-- Given data follows --
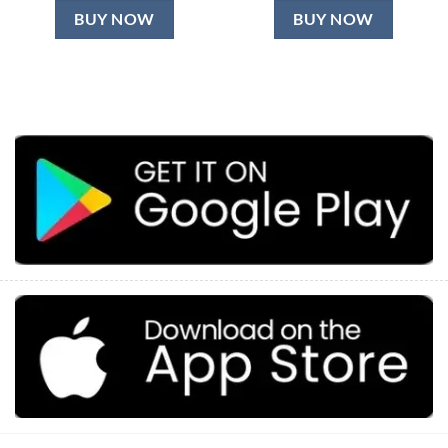
BUY NOW
BUY NOW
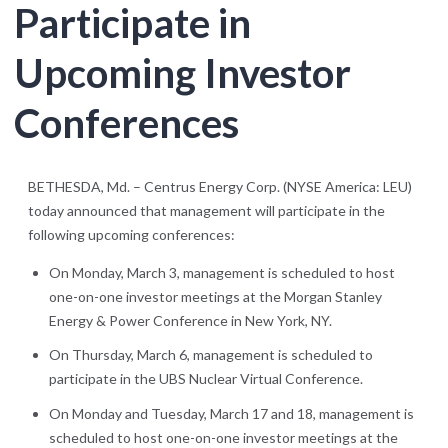
Participate in
Upcoming Investor
Conferences
BETHESDA, Md. – Centrus Energy Corp. (NYSE America: LEU)
today announced that management will participate in the
following upcoming conferences:
On Monday, March 3, management is scheduled to host
one-on-one investor meetings at the Morgan Stanley
Energy & Power Conference in New York, NY.
On Thursday, March 6, management is scheduled to
participate in the UBS Nuclear Virtual Conference.
On Monday and Tuesday, March 17 and 18, management is
scheduled to host one-on-one investor meetings at the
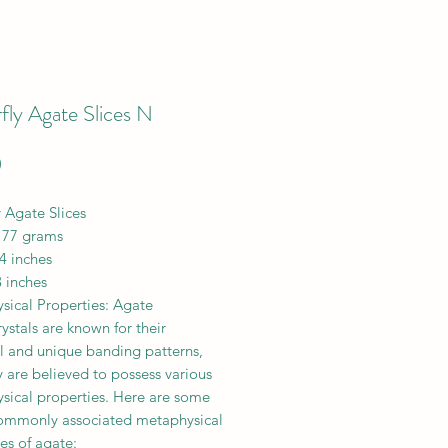
fly Agate Slices N
Price
0
y Agate Slices
 77 grams
4 inches
 inches
sical Properties: Agate
ystals are known for their
ul and unique banding patterns,
 are believed to possess various
sical properties. Here are some
commonly associated metaphysical
es of agate:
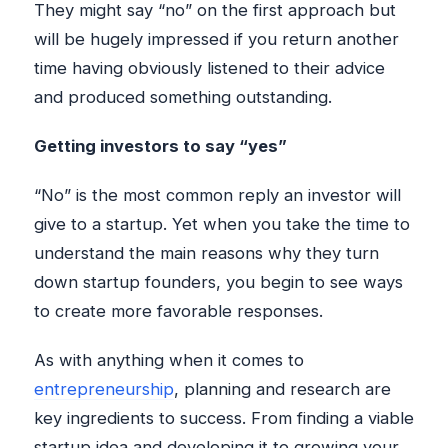
They might say “no” on the first approach but
will be hugely impressed if you return another
time having obviously listened to their advice
and produced something outstanding.
Getting investors to say “yes”
“No” is the most common reply an investor will
give to a startup. Yet when you take the time to
understand the main reasons why they turn
down startup founders, you begin to see ways
to create more favorable responses.
As with anything when it comes to
entrepreneurship
, planning and research are
key ingredients to success. From finding a viable
startup idea and developing it to growing your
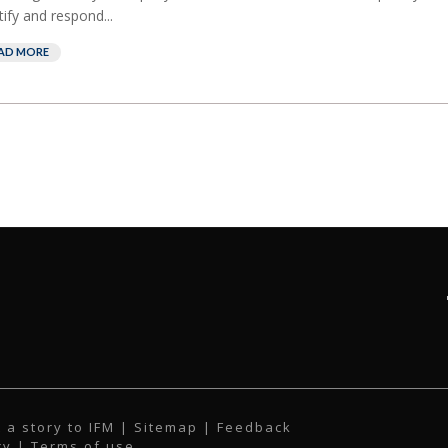
tify and respond...
AD MORE
 a story to IFM
| Sitemap |
Feedback
cy
|
Terms of use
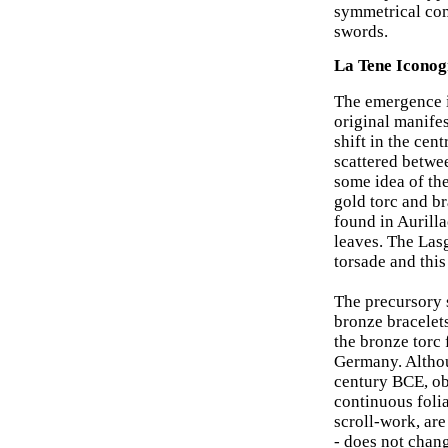
symmetrical com
swords.
La Tene Iconog
The emergence in
original manifes
shift in the cent
scattered betwe
some idea of th
gold torc and br
found in Aurilla
leaves. The Lasg
torsade and this
The precursory s
bronze bracelet
the bronze torc 
Germany. Althoug
century BCE, obj
continuous folia
scroll-work, are
- does not chang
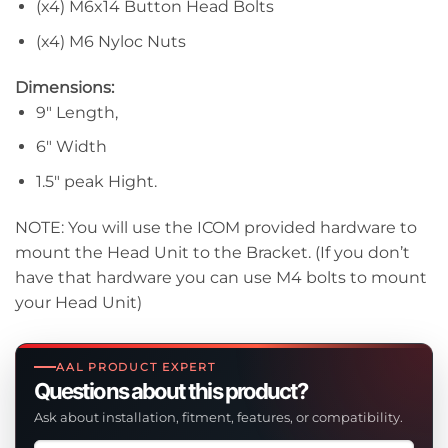
(x4) M6x14 Button Head Bolts
(x4) M6 Nyloc Nuts
Dimensions:
9″ Length,
6″ Width
1.5″ peak Hight.
NOTE: You will use the ICOM provided hardware to
mount the Head Unit to the Bracket. (If you don’t
have that hardware you can use M4 bolts to mount
your Head Unit)
AAL PRODUCT EXPERT
Questions about this product?
Ask about installation, fitment, features, or compatibility.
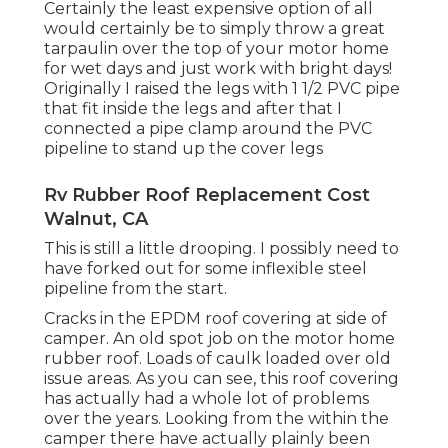
Certainly the least expensive option of all
would certainly be to simply throw a great
tarpaulin over the top of your motor home
for wet days and just work with bright days!
Originally I raised the legs with 1 1/2 PVC pipe
that fit inside the legs and after that I
connected a pipe clamp around the PVC
pipeline to stand up the cover legs
Rv Rubber Roof Replacement Cost
Walnut, CA
This is still a little drooping. I possibly need to
have forked out for some inflexible steel
pipeline from the start.
Cracks in the EPDM roof covering at side of
camper. An old spot job on the motor home
rubber roof. Loads of caulk loaded over old
issue areas. As you can see, this roof covering
has actually had a whole lot of problems
over the years. Looking from the within the
camper there have actually plainly been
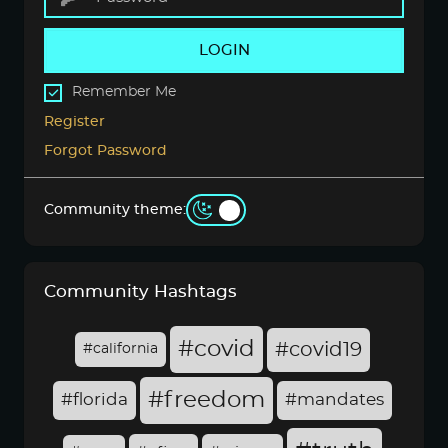
LOGIN
Remember Me
Register
Forgot Password
Community theme:
Community Hashtags
#covid
#covid19
#california
#freedom
#florida
#mandates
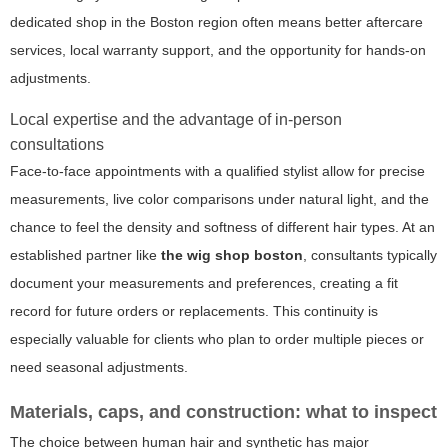
dedicated shop in the Boston region often means better aftercare
services, local warranty support, and the opportunity for hands-on
adjustments.
Local expertise and the advantage of in-person
consultations
Face-to-face appointments with a qualified stylist allow for precise
measurements, live color comparisons under natural light, and the
chance to feel the density and softness of different hair types. At an
established partner like
the wig shop boston
, consultants typically
document your measurements and preferences, creating a fit
record for future orders or replacements. This continuity is
especially valuable for clients who plan to order multiple pieces or
need seasonal adjustments.
Materials, caps, and construction: what to inspect
The choice between human hair and synthetic has major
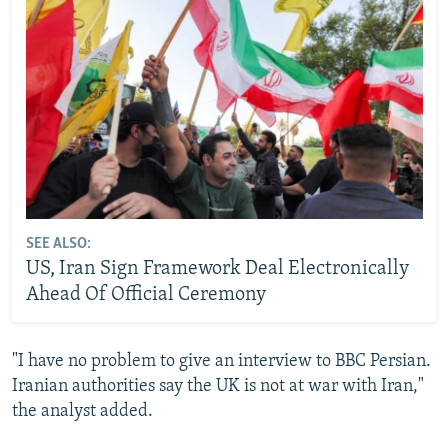
SEE ALSO:
US, Iran Sign Framework Deal Electronically
Ahead Of Official Ceremony
"I have no problem to give an interview to BBC Persian.
Iranian authorities say the UK is not at war with Iran,"
the analyst added.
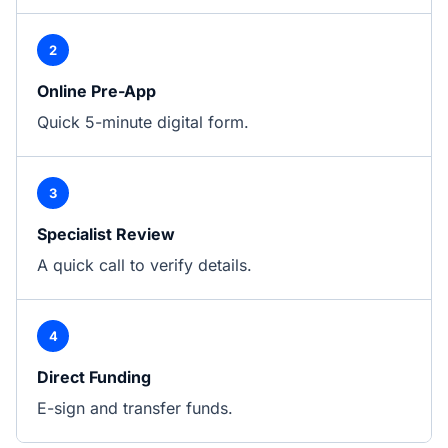
2
Online Pre-App
Quick 5-minute digital form.
3
Specialist Review
A quick call to verify details.
4
Direct Funding
E-sign and transfer funds.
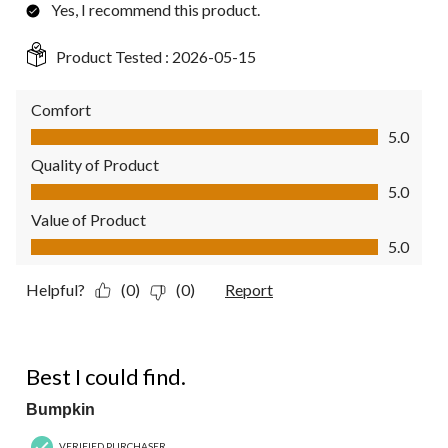
Yes, I recommend this product.
Product Tested :
2026-05-15
Comfort
Comfort, 5.0 out of 5
5.0
Quality of Product
Quality of Product, 5.0 out of 5
5.0
Value of Product
Value of Product, 5.0 out of 5
5.0
Helpful?
(0)
(0)
Report
4 out of 5 stars.
Best I could find.
Bumpkin
VERIFIED PURCHASER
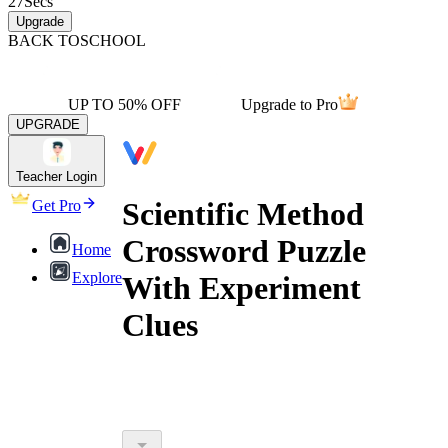
27
Secs
Upgrade
BACK TO
SCHOOL
UP TO 50% OFF
Upgrade to Pro
UPGRADE
Teacher Login
Scientific Method
Get Pro
Crossword Puzzle
Home
Explore
With Experiment
Clues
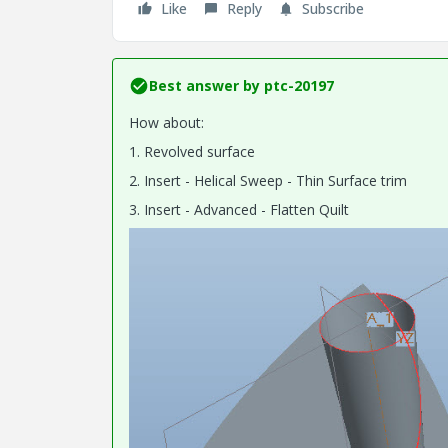
Like
Reply
Subscribe
Best answer by
ptc-20197
How about:
1. Revolved surface
2. Insert - Helical Sweep - Thin Surface trim
3. Insert - Advanced - Flatten Quilt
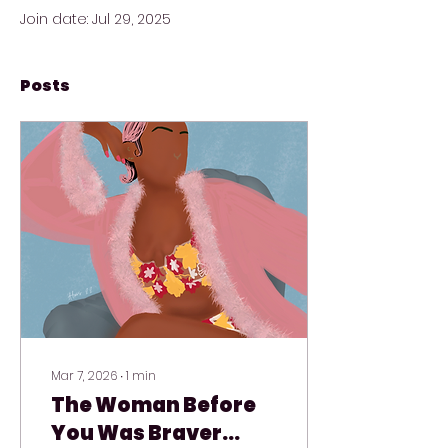
Join date: Jul 29, 2025
Posts
Mar 7, 2026
∙
1
min
The Woman Before
You Was Braver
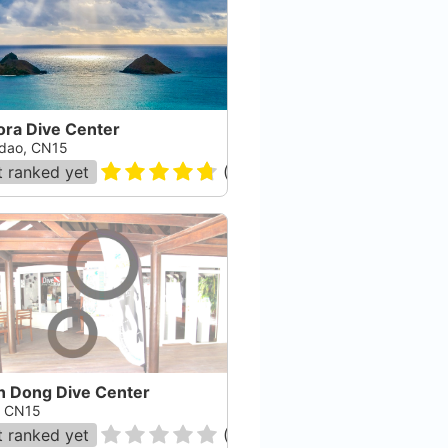
ora Dive Center
dao, CN15
 ranked yet
(
57
)
n Dong Dive Center
, CN15
 ranked yet
(
0
)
-- Given data concluded --
#### [Problem to work on]
Line count for the word "startup": work out how many lines of the data above include it, and reply with that number alone.

#### [The answer]
3